• Problem statement
Nothing in the listing below should be skipped, so transcribe it all exactly.

• Excerpted records
——————————

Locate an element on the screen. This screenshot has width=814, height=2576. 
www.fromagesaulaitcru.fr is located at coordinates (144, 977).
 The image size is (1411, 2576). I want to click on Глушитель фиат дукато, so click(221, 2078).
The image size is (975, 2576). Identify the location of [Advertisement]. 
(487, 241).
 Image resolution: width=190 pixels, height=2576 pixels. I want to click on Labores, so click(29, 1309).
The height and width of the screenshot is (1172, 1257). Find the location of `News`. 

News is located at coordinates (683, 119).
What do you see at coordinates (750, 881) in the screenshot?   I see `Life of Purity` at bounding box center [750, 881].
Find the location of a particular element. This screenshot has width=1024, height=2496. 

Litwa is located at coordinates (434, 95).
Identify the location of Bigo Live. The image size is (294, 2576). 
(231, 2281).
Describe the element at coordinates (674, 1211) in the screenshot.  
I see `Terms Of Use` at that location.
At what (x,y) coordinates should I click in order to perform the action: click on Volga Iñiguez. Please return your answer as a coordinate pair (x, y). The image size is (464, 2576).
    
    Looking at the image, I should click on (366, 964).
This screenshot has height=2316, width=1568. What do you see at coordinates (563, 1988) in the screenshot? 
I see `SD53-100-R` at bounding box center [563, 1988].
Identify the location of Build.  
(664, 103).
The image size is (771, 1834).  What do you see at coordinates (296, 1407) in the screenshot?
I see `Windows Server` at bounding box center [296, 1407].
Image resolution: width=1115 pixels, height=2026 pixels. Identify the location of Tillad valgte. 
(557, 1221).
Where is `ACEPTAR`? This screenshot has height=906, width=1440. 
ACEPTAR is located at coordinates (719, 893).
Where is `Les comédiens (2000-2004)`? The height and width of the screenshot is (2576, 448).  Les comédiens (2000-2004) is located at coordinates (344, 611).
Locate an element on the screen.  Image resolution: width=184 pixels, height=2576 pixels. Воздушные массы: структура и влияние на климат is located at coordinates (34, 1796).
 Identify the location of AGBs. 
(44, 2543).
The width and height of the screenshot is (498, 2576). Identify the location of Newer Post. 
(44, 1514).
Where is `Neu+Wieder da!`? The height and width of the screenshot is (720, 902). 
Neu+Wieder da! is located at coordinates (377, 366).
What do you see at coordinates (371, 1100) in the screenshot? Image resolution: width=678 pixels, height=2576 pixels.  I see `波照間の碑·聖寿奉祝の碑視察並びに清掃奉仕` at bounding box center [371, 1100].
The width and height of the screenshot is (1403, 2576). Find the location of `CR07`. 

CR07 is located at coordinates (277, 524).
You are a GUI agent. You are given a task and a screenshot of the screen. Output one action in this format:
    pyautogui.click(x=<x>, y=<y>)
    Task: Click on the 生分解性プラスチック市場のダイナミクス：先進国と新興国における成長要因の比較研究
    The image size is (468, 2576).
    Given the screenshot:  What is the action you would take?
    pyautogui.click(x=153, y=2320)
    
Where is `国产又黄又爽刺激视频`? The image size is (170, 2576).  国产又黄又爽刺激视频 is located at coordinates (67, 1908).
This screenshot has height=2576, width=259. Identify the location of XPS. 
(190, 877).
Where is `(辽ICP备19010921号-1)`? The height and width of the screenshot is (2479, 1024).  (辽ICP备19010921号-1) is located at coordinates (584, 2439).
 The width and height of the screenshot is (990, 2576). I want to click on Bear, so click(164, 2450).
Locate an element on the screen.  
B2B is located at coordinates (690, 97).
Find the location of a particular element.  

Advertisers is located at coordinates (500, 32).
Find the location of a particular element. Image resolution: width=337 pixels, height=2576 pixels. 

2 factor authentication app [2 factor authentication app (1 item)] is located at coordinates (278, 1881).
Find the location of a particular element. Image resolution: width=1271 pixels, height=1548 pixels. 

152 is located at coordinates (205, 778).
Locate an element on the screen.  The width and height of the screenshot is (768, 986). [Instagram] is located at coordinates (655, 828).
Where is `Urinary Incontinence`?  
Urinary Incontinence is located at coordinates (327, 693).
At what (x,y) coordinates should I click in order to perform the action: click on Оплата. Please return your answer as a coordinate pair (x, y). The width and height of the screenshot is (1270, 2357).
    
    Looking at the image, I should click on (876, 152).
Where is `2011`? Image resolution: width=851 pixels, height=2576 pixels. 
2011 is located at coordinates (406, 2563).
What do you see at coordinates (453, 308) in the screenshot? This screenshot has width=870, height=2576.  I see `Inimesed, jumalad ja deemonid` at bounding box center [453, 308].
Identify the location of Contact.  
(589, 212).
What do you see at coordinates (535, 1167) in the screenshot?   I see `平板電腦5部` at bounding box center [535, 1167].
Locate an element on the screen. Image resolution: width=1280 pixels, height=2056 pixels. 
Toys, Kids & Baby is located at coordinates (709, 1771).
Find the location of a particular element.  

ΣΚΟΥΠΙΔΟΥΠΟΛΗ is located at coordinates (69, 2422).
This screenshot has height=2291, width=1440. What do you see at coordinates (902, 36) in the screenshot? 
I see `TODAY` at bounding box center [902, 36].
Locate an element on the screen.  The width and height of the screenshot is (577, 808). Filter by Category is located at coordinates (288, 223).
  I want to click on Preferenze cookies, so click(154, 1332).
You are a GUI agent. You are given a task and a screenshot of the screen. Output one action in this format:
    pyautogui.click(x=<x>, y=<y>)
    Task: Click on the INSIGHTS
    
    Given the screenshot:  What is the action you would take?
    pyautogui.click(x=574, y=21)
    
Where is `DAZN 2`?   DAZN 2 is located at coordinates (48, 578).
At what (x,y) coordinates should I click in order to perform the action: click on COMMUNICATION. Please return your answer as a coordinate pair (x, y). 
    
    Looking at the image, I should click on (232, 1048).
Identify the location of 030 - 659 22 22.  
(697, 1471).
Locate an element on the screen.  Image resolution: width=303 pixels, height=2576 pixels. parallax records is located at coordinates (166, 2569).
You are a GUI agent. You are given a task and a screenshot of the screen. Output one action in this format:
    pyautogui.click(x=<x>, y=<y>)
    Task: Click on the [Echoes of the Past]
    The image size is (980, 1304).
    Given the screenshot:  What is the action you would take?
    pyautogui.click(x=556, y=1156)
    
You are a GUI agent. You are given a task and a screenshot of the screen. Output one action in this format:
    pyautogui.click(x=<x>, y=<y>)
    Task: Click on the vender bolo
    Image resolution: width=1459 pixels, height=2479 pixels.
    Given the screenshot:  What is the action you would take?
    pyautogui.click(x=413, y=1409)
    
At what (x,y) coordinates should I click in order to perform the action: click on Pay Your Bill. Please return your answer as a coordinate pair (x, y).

——————————

• Answer space
Locate an element on the screen. This screenshot has width=814, height=2576. 
www.fromagesaulaitcru.fr is located at coordinates (144, 977).
 The image size is (1411, 2576). I want to click on Глушитель фиат дукато, so click(221, 2078).
The image size is (975, 2576). Identify the location of [Advertisement]. 
(487, 241).
 Image resolution: width=190 pixels, height=2576 pixels. I want to click on Labores, so click(29, 1309).
The height and width of the screenshot is (1172, 1257). Find the location of `News`. 

News is located at coordinates (683, 119).
What do you see at coordinates (750, 881) in the screenshot?   I see `Life of Purity` at bounding box center [750, 881].
Find the location of a particular element. This screenshot has width=1024, height=2496. 

Litwa is located at coordinates (434, 95).
Identify the location of Bigo Live. The image size is (294, 2576). 
(231, 2281).
Describe the element at coordinates (674, 1211) in the screenshot.  
I see `Terms Of Use` at that location.
At what (x,y) coordinates should I click in order to perform the action: click on Volga Iñiguez. Please return your answer as a coordinate pair (x, y). The image size is (464, 2576).
    
    Looking at the image, I should click on (366, 964).
This screenshot has height=2316, width=1568. What do you see at coordinates (563, 1988) in the screenshot? 
I see `SD53-100-R` at bounding box center [563, 1988].
Identify the location of Build.  
(664, 103).
The image size is (771, 1834).  What do you see at coordinates (296, 1407) in the screenshot?
I see `Windows Server` at bounding box center [296, 1407].
Image resolution: width=1115 pixels, height=2026 pixels. Identify the location of Tillad valgte. 
(557, 1221).
Where is `ACEPTAR`? This screenshot has height=906, width=1440. 
ACEPTAR is located at coordinates (719, 893).
Where is `Les comédiens (2000-2004)`? The height and width of the screenshot is (2576, 448).  Les comédiens (2000-2004) is located at coordinates (344, 611).
Locate an element on the screen.  Image resolution: width=184 pixels, height=2576 pixels. Воздушные массы: структура и влияние на климат is located at coordinates (34, 1796).
 Identify the location of AGBs. 
(44, 2543).
The width and height of the screenshot is (498, 2576). Identify the location of Newer Post. 
(44, 1514).
Where is `Neu+Wieder da!`? The height and width of the screenshot is (720, 902). 
Neu+Wieder da! is located at coordinates (377, 366).
What do you see at coordinates (371, 1100) in the screenshot? Image resolution: width=678 pixels, height=2576 pixels.  I see `波照間の碑·聖寿奉祝の碑視察並びに清掃奉仕` at bounding box center [371, 1100].
The width and height of the screenshot is (1403, 2576). Find the location of `CR07`. 

CR07 is located at coordinates (277, 524).
You are a GUI agent. You are given a task and a screenshot of the screen. Output one action in this format:
    pyautogui.click(x=<x>, y=<y>)
    Task: Click on the 生分解性プラスチック市場のダイナミクス：先進国と新興国における成長要因の比較研究
    The image size is (468, 2576).
    Given the screenshot:  What is the action you would take?
    pyautogui.click(x=153, y=2320)
    
Where is `国产又黄又爽刺激视频`? The image size is (170, 2576).  国产又黄又爽刺激视频 is located at coordinates (67, 1908).
This screenshot has height=2576, width=259. Identify the location of XPS. 
(190, 877).
Where is `(辽ICP备19010921号-1)`? The height and width of the screenshot is (2479, 1024).  (辽ICP备19010921号-1) is located at coordinates (584, 2439).
 The width and height of the screenshot is (990, 2576). I want to click on Bear, so click(164, 2450).
Locate an element on the screen.  
B2B is located at coordinates (690, 97).
Find the location of a particular element.  

Advertisers is located at coordinates (500, 32).
Find the location of a particular element. Image resolution: width=337 pixels, height=2576 pixels. 

2 factor authentication app [2 factor authentication app (1 item)] is located at coordinates (278, 1881).
Find the location of a particular element. Image resolution: width=1271 pixels, height=1548 pixels. 

152 is located at coordinates (205, 778).
Locate an element on the screen.  The width and height of the screenshot is (768, 986). [Instagram] is located at coordinates (655, 828).
Where is `Urinary Incontinence`?  
Urinary Incontinence is located at coordinates (327, 693).
At what (x,y) coordinates should I click in order to perform the action: click on Оплата. Please return your answer as a coordinate pair (x, y). The width and height of the screenshot is (1270, 2357).
    
    Looking at the image, I should click on (876, 152).
Where is `2011`? Image resolution: width=851 pixels, height=2576 pixels. 
2011 is located at coordinates (406, 2563).
What do you see at coordinates (453, 308) in the screenshot? This screenshot has width=870, height=2576.  I see `Inimesed, jumalad ja deemonid` at bounding box center [453, 308].
Identify the location of Contact.  
(589, 212).
What do you see at coordinates (535, 1167) in the screenshot?   I see `平板電腦5部` at bounding box center [535, 1167].
Locate an element on the screen. Image resolution: width=1280 pixels, height=2056 pixels. 
Toys, Kids & Baby is located at coordinates (709, 1771).
Find the location of a particular element.  

ΣΚΟΥΠΙΔΟΥΠΟΛΗ is located at coordinates (69, 2422).
This screenshot has height=2291, width=1440. What do you see at coordinates (902, 36) in the screenshot? 
I see `TODAY` at bounding box center [902, 36].
Locate an element on the screen.  The width and height of the screenshot is (577, 808). Filter by Category is located at coordinates (288, 223).
  I want to click on Preferenze cookies, so click(154, 1332).
You are a GUI agent. You are given a task and a screenshot of the screen. Output one action in this format:
    pyautogui.click(x=<x>, y=<y>)
    Task: Click on the INSIGHTS
    
    Given the screenshot:  What is the action you would take?
    pyautogui.click(x=574, y=21)
    
Where is `DAZN 2`?   DAZN 2 is located at coordinates (48, 578).
At what (x,y) coordinates should I click in order to perform the action: click on COMMUNICATION. Please return your answer as a coordinate pair (x, y). 
    
    Looking at the image, I should click on (232, 1048).
Identify the location of 030 - 659 22 22.  
(697, 1471).
Locate an element on the screen.  Image resolution: width=303 pixels, height=2576 pixels. parallax records is located at coordinates (166, 2569).
You are a GUI agent. You are given a task and a screenshot of the screen. Output one action in this format:
    pyautogui.click(x=<x>, y=<y>)
    Task: Click on the [Echoes of the Past]
    The image size is (980, 1304).
    Given the screenshot:  What is the action you would take?
    pyautogui.click(x=556, y=1156)
    
You are a GUI agent. You are given a task and a screenshot of the screen. Output one action in this format:
    pyautogui.click(x=<x>, y=<y>)
    Task: Click on the vender bolo
    Image resolution: width=1459 pixels, height=2479 pixels.
    Given the screenshot:  What is the action you would take?
    pyautogui.click(x=413, y=1409)
    
At what (x,y) coordinates should I click in order to perform the action: click on Pay Your Bill. Please return your answer as a coordinate pair (x, y).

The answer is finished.